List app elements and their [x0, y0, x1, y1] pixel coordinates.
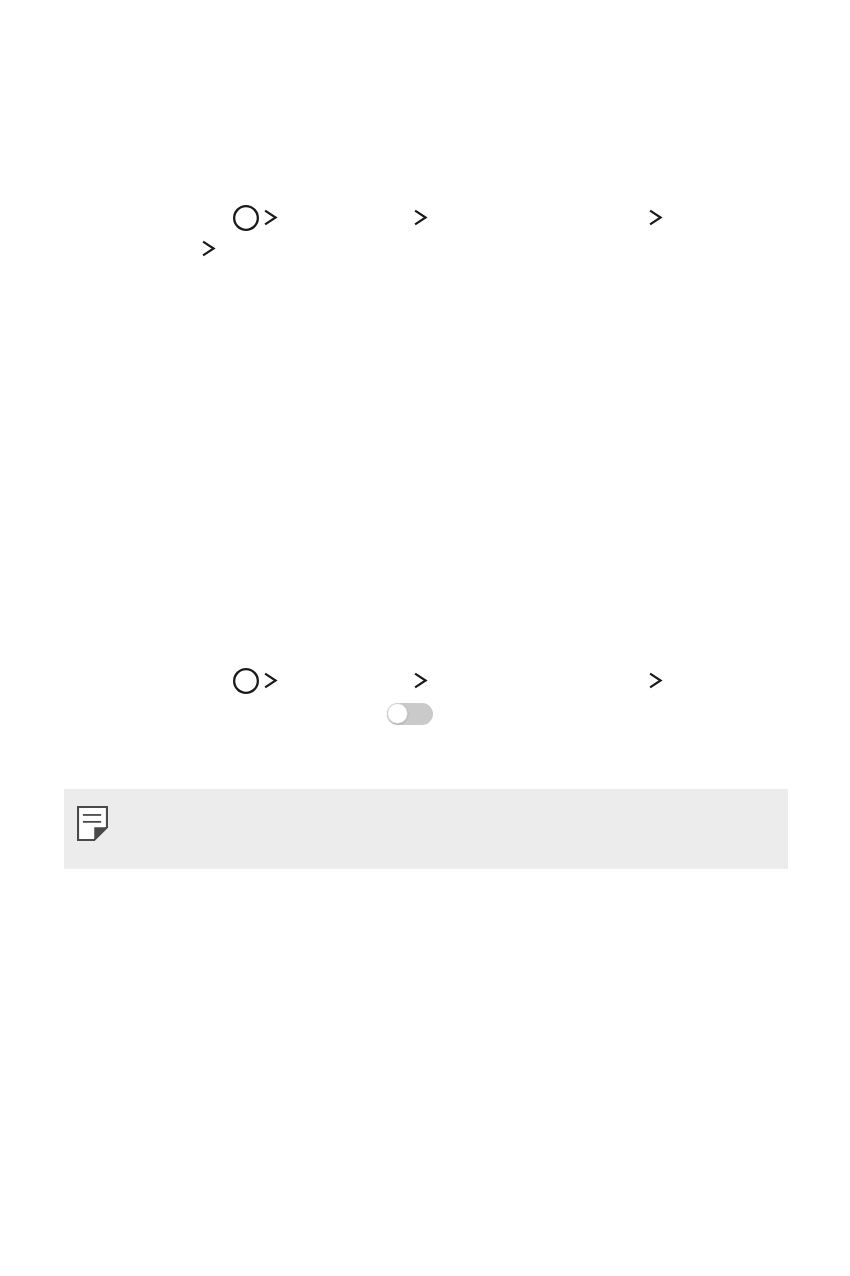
button[interactable]: Step two: find the app in the list — [180, 659, 680, 729]
button[interactable]: Step one: open the system settings path — [180, 196, 680, 266]
button[interactable]: Toggle permission switch, off — [386, 702, 434, 726]
button[interactable]: Note about this permission — [64, 789, 788, 869]
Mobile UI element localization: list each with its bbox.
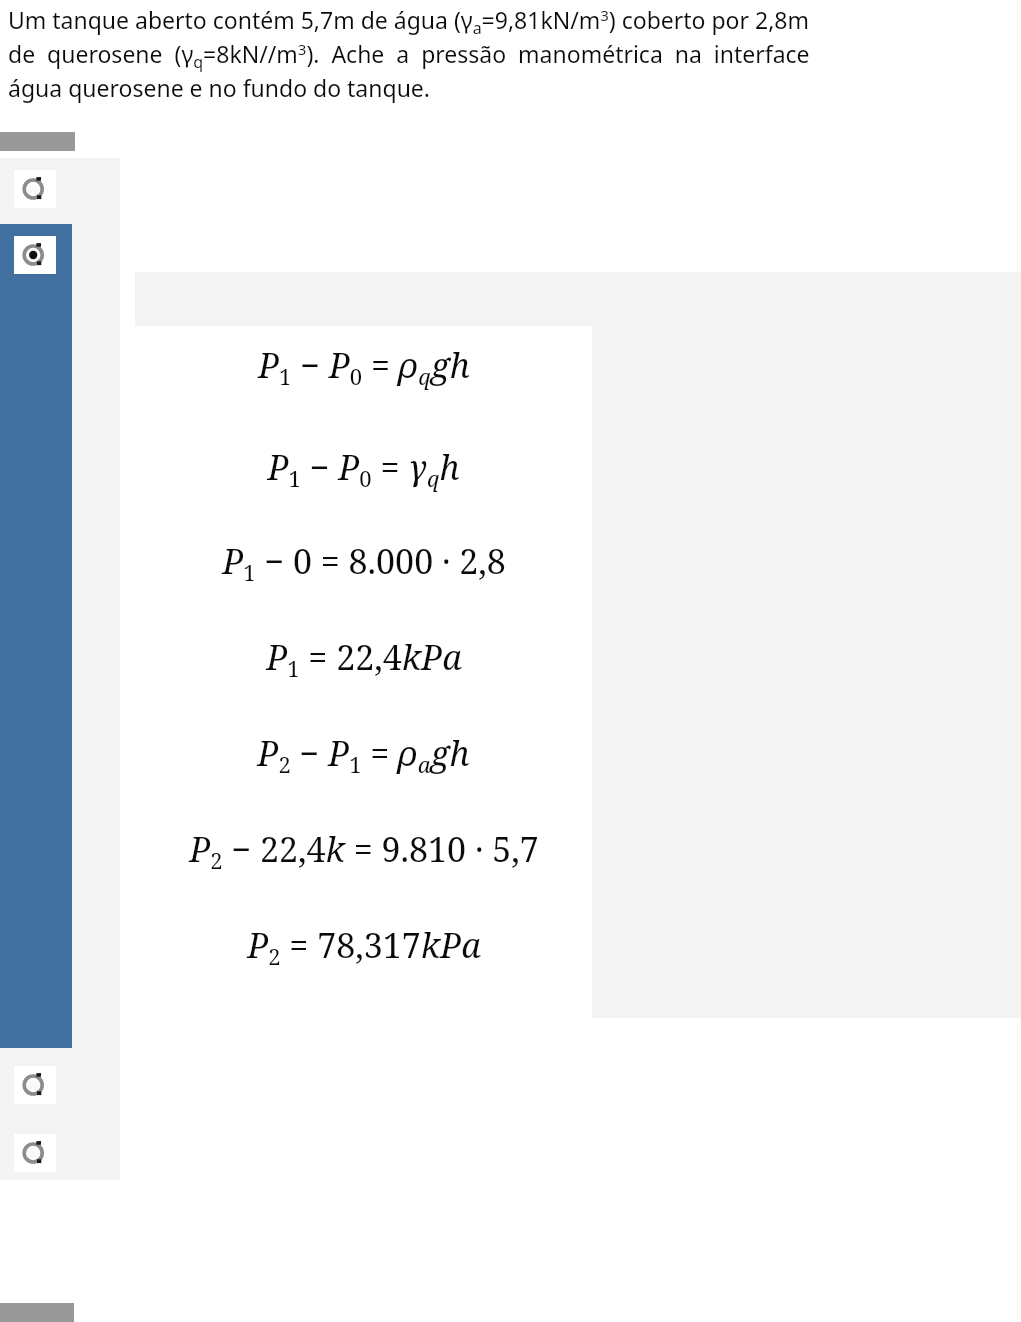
staticText: P1 − P0 = ρqgh (258, 342, 470, 391)
staticText: de querosene (γq=8kN//m3). Ache a pressã… (8, 38, 1013, 72)
staticText: P1 − 0 = 8.000 · 2,8 (222, 538, 506, 587)
button[interactable]: Selected item (14, 236, 56, 274)
staticText: P2 − 22,4k = 9.810 · 5,7 (189, 826, 539, 875)
staticText: P2 − P1 = ρagh (257, 730, 470, 779)
staticText: Um tanque aberto contém 5,7m de água (γa… (8, 4, 1013, 38)
staticText: P1 − P0 = γqh (267, 444, 460, 493)
button[interactable]: Loading item one (14, 170, 56, 208)
staticText: água querosene e no fundo do tanque. (8, 72, 1013, 103)
button[interactable]: Loading item four (14, 1134, 56, 1172)
button[interactable]: Loading item three (14, 1066, 56, 1104)
staticText: P1 = 22,4kPa (266, 634, 462, 683)
staticText: P2 = 78,317kPa (247, 922, 481, 971)
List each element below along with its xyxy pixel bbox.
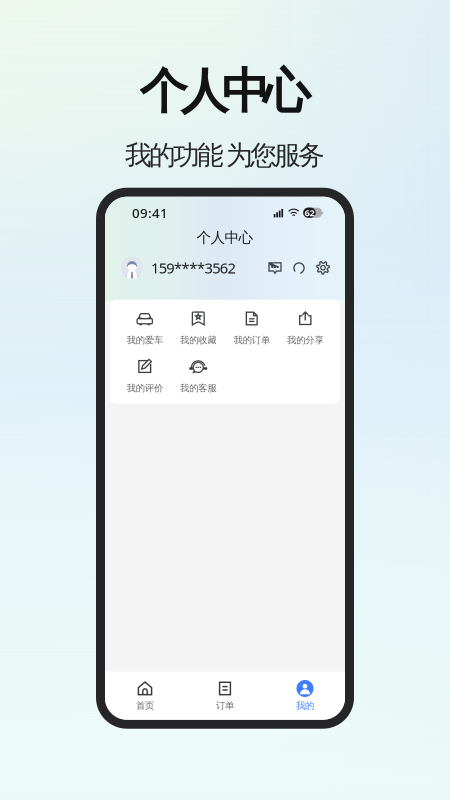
button[interactable]: 订单 [185,677,265,715]
staticText: 62 [304,206,314,219]
button[interactable]: Messages [268,261,282,275]
button[interactable]: 我的评价 [118,360,172,392]
button[interactable]: 我的分享 [278,312,332,344]
button[interactable]: 我的 [265,677,345,715]
button[interactable]: 我的客服 [172,360,225,392]
staticText: 个人中心 [140,62,310,121]
staticText: 首页 [136,700,154,712]
staticText: 09:41 [132,204,168,222]
button[interactable]: 我的收藏 [172,312,225,344]
staticText: 个人中心 [196,229,254,247]
button[interactable]: 我的爱车 [118,312,172,344]
button[interactable]: Settings [316,261,330,275]
button[interactable]: Customer service [292,261,306,275]
staticText: 我的评价 [127,382,163,394]
staticText: 我的分享 [287,334,323,346]
button[interactable]: 首页 [105,677,185,715]
staticText: 订单 [216,700,234,712]
staticText: 我的客服 [180,382,216,394]
staticText: 我的功能 为您服务 [125,139,325,172]
staticText: 我的爱车 [127,334,163,346]
staticText: 我的收藏 [180,334,216,346]
staticText: 159****3562 [151,258,236,278]
staticText: 我的订单 [234,334,270,346]
staticText: 我的 [296,700,314,712]
button[interactable]: 我的订单 [225,312,278,344]
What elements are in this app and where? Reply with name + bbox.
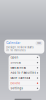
button[interactable]: Add to Favourites: [9, 70, 40, 75]
button[interactable]: Mute Calendar: [9, 76, 40, 80]
button[interactable]: Settings: [9, 86, 40, 91]
staticText: now: [37, 42, 41, 45]
staticText: Mark as Read: [10, 66, 26, 69]
staticText: Delete: [10, 82, 20, 85]
staticText: Snooze: [10, 61, 21, 64]
staticText: Calendar: [6, 41, 20, 45]
staticText: Add to Favourites: [10, 71, 35, 74]
staticText: Mute Calendar: [10, 76, 30, 80]
staticText: Open: [10, 56, 18, 59]
button[interactable]: Open: [9, 55, 40, 60]
button[interactable]: Mark as Read: [9, 65, 40, 70]
button[interactable]: Delete: [9, 81, 40, 86]
button[interactable]: Snooze: [9, 60, 40, 65]
staticText: Design review starts in 10 minutes: [6, 46, 33, 52]
staticText: Settings: [10, 87, 22, 90]
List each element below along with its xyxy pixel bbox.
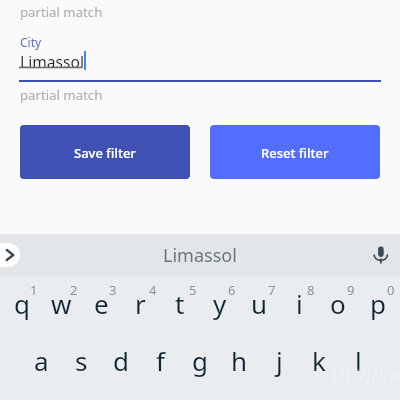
staticText: 3: [109, 281, 117, 299]
staticText: d: [113, 343, 129, 378]
staticText: 8: [307, 281, 315, 299]
button[interactable]: Voice input: [366, 240, 396, 270]
button[interactable]: i: [279, 276, 319, 330]
staticText: Limassol: [163, 243, 237, 268]
button[interactable]: a: [21, 333, 61, 387]
button[interactable]: s: [61, 333, 101, 387]
button[interactable]: j: [259, 333, 299, 387]
button[interactable]: g: [180, 333, 220, 387]
staticText: r: [135, 286, 146, 321]
button[interactable]: Reset filter: [210, 125, 380, 179]
staticText: a: [34, 343, 49, 378]
button[interactable]: o: [318, 276, 358, 330]
button[interactable]: h: [219, 333, 259, 387]
staticText: g: [192, 343, 208, 378]
button[interactable]: q: [2, 276, 42, 330]
button[interactable]: More suggestions: [0, 243, 20, 267]
staticText: t: [175, 286, 185, 321]
staticText: 7: [268, 281, 276, 299]
button[interactable]: u: [239, 276, 279, 330]
button[interactable]: Save filter: [20, 125, 190, 179]
staticText: Limassol: [20, 51, 84, 72]
staticText: h: [231, 343, 248, 378]
staticText: VIPlike: [330, 360, 400, 393]
staticText: u: [251, 286, 268, 321]
button[interactable]: k: [299, 333, 339, 387]
staticText: s: [75, 343, 88, 378]
button[interactable]: Limassol: [150, 240, 250, 270]
staticText: Save filter: [74, 144, 136, 162]
staticText: l: [355, 343, 362, 378]
staticText: y: [213, 286, 227, 321]
button[interactable]: r: [120, 276, 160, 330]
staticText: partial match: [20, 86, 103, 104]
staticText: f: [156, 343, 165, 378]
staticText: partial match: [20, 3, 103, 21]
staticText: i: [296, 286, 303, 321]
staticText: w: [51, 286, 72, 321]
staticText: 2: [70, 281, 78, 299]
staticText: City: [20, 34, 42, 50]
button[interactable]: e: [81, 276, 121, 330]
button[interactable]: w: [41, 276, 81, 330]
staticText: 5: [189, 281, 197, 299]
staticText: 9: [347, 281, 355, 299]
staticText: e: [94, 286, 109, 321]
button[interactable]: d: [101, 333, 141, 387]
button[interactable]: f: [140, 333, 180, 387]
button[interactable]: p: [358, 276, 398, 330]
staticText: j: [276, 343, 283, 378]
staticText: q: [14, 286, 30, 321]
staticText: Reset filter: [261, 144, 329, 162]
staticText: k: [312, 343, 326, 378]
staticText: 6: [228, 281, 236, 299]
staticText: 1: [30, 281, 38, 299]
staticText: o: [330, 286, 346, 321]
staticText: 4: [149, 281, 157, 299]
staticText: p: [370, 286, 386, 321]
button[interactable]: t: [160, 276, 200, 330]
button[interactable]: l: [338, 333, 378, 387]
staticText: 0: [387, 281, 395, 299]
button[interactable]: y: [200, 276, 240, 330]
§ §
- **Work instruction**: Reproduce the data above exactly, leaving each picture out.

- **Your solution**:
List app elements and their [x0, y0, x1, y1] pixel coordinates.
button[interactable]: Step two: find the app in the list — [180, 659, 680, 729]
button[interactable]: Step one: open the system settings path — [180, 196, 680, 266]
button[interactable]: Toggle permission switch, off — [386, 702, 434, 726]
button[interactable]: Note about this permission — [64, 789, 788, 869]
Mobile UI element localization: list each with its bbox.
staticText: P1 − P0 = ρqgh (258, 342, 470, 391)
staticText: de querosene (γq=8kN//m3). Ache a pressã… (8, 38, 1013, 72)
staticText: P1 − 0 = 8.000 · 2,8 (222, 538, 506, 587)
button[interactable]: Selected item (14, 236, 56, 274)
staticText: P2 − 22,4k = 9.810 · 5,7 (189, 826, 539, 875)
staticText: P2 − P1 = ρagh (257, 730, 470, 779)
staticText: Um tanque aberto contém 5,7m de água (γa… (8, 4, 1013, 38)
staticText: P1 − P0 = γqh (267, 444, 460, 493)
button[interactable]: Loading item one (14, 170, 56, 208)
staticText: água querosene e no fundo do tanque. (8, 72, 1013, 103)
button[interactable]: Loading item four (14, 1134, 56, 1172)
button[interactable]: Loading item three (14, 1066, 56, 1104)
staticText: P1 = 22,4kPa (266, 634, 462, 683)
staticText: P2 = 78,317kPa (247, 922, 481, 971)
List each element below along with its xyxy pixel bbox.
button[interactable]: 订单 [185,677,265,715]
staticText: 62 [304,206,314,219]
button[interactable]: Messages [268,261,282,275]
button[interactable]: 我的评价 [118,360,172,392]
button[interactable]: 我的分享 [278,312,332,344]
button[interactable]: 我的 [265,677,345,715]
button[interactable]: 我的客服 [172,360,225,392]
staticText: 个人中心 [140,62,310,121]
staticText: 首页 [136,700,154,712]
staticText: 09:41 [132,204,168,222]
button[interactable]: 我的收藏 [172,312,225,344]
staticText: 个人中心 [196,229,254,247]
button[interactable]: 我的爱车 [118,312,172,344]
button[interactable]: Settings [316,261,330,275]
button[interactable]: Customer service [292,261,306,275]
staticText: 我的评价 [127,382,163,394]
staticText: 我的分享 [287,334,323,346]
button[interactable]: 首页 [105,677,185,715]
staticText: 订单 [216,700,234,712]
staticText: 我的客服 [180,382,216,394]
staticText: 我的功能 为您服务 [125,139,325,172]
staticText: 我的爱车 [127,334,163,346]
staticText: 我的收藏 [180,334,216,346]
staticText: 159****3562 [151,258,236,278]
staticText: 我的订单 [234,334,270,346]
staticText: 我的 [296,700,314,712]
button[interactable]: 我的订单 [225,312,278,344]
What elements are in this app and where? Reply with name + bbox.
button[interactable]: Add to Favourites: [9, 70, 40, 75]
button[interactable]: Mute Calendar: [9, 76, 40, 80]
button[interactable]: Settings: [9, 86, 40, 91]
staticText: now: [37, 42, 41, 45]
staticText: Mark as Read: [10, 66, 26, 69]
staticText: Delete: [10, 82, 20, 85]
staticText: Snooze: [10, 61, 21, 64]
staticText: Calendar: [6, 41, 20, 45]
staticText: Add to Favourites: [10, 71, 35, 74]
staticText: Mute Calendar: [10, 76, 30, 80]
staticText: Open: [10, 56, 18, 59]
button[interactable]: Open: [9, 55, 40, 60]
button[interactable]: Mark as Read: [9, 65, 40, 70]
button[interactable]: Delete: [9, 81, 40, 86]
button[interactable]: Snooze: [9, 60, 40, 65]
staticText: Design review starts in 10 minutes: [6, 46, 33, 52]
staticText: Settings: [10, 87, 22, 90]
List each element below along with its xyxy pixel bbox.
staticText: 3: [109, 281, 117, 299]
staticText: d: [113, 343, 129, 378]
staticText: 8: [307, 281, 315, 299]
button[interactable]: Voice input: [366, 240, 396, 270]
button[interactable]: i: [279, 276, 319, 330]
staticText: Limassol: [163, 243, 237, 268]
button[interactable]: a: [21, 333, 61, 387]
button[interactable]: s: [61, 333, 101, 387]
button[interactable]: j: [259, 333, 299, 387]
button[interactable]: g: [180, 333, 220, 387]
staticText: r: [135, 286, 146, 321]
button[interactable]: Reset filter: [210, 125, 380, 179]
staticText: a: [34, 343, 49, 378]
button[interactable]: o: [318, 276, 358, 330]
button[interactable]: h: [219, 333, 259, 387]
staticText: g: [192, 343, 208, 378]
button[interactable]: q: [2, 276, 42, 330]
button[interactable]: More suggestions: [0, 243, 20, 267]
staticText: t: [175, 286, 185, 321]
staticText: 7: [268, 281, 276, 299]
button[interactable]: u: [239, 276, 279, 330]
button[interactable]: Save filter: [20, 125, 190, 179]
staticText: Limassol: [20, 51, 84, 72]
staticText: h: [231, 343, 248, 378]
staticText: VIPlike: [330, 360, 400, 393]
staticText: u: [251, 286, 268, 321]
button[interactable]: k: [299, 333, 339, 387]
staticText: s: [75, 343, 88, 378]
button[interactable]: Limassol: [150, 240, 250, 270]
staticText: Save filter: [74, 144, 136, 162]
staticText: l: [355, 343, 362, 378]
staticText: y: [213, 286, 227, 321]
button[interactable]: r: [120, 276, 160, 330]
staticText: partial match: [20, 86, 103, 104]
staticText: f: [156, 343, 165, 378]
staticText: partial match: [20, 3, 103, 21]
staticText: i: [296, 286, 303, 321]
staticText: w: [51, 286, 72, 321]
staticText: 2: [70, 281, 78, 299]
staticText: City: [20, 34, 42, 50]
button[interactable]: e: [81, 276, 121, 330]
button[interactable]: w: [41, 276, 81, 330]
staticText: 5: [189, 281, 197, 299]
staticText: 9: [347, 281, 355, 299]
staticText: e: [94, 286, 109, 321]
button[interactable]: d: [101, 333, 141, 387]
button[interactable]: f: [140, 333, 180, 387]
button[interactable]: p: [358, 276, 398, 330]
staticText: j: [276, 343, 283, 378]
staticText: q: [14, 286, 30, 321]
staticText: Reset filter: [261, 144, 329, 162]
staticText: k: [312, 343, 326, 378]
staticText: 6: [228, 281, 236, 299]
staticText: 1: [30, 281, 38, 299]
staticText: o: [330, 286, 346, 321]
staticText: 4: [149, 281, 157, 299]
staticText: p: [370, 286, 386, 321]
button[interactable]: t: [160, 276, 200, 330]
button[interactable]: l: [338, 333, 378, 387]
staticText: 0: [387, 281, 395, 299]
button[interactable]: y: [200, 276, 240, 330]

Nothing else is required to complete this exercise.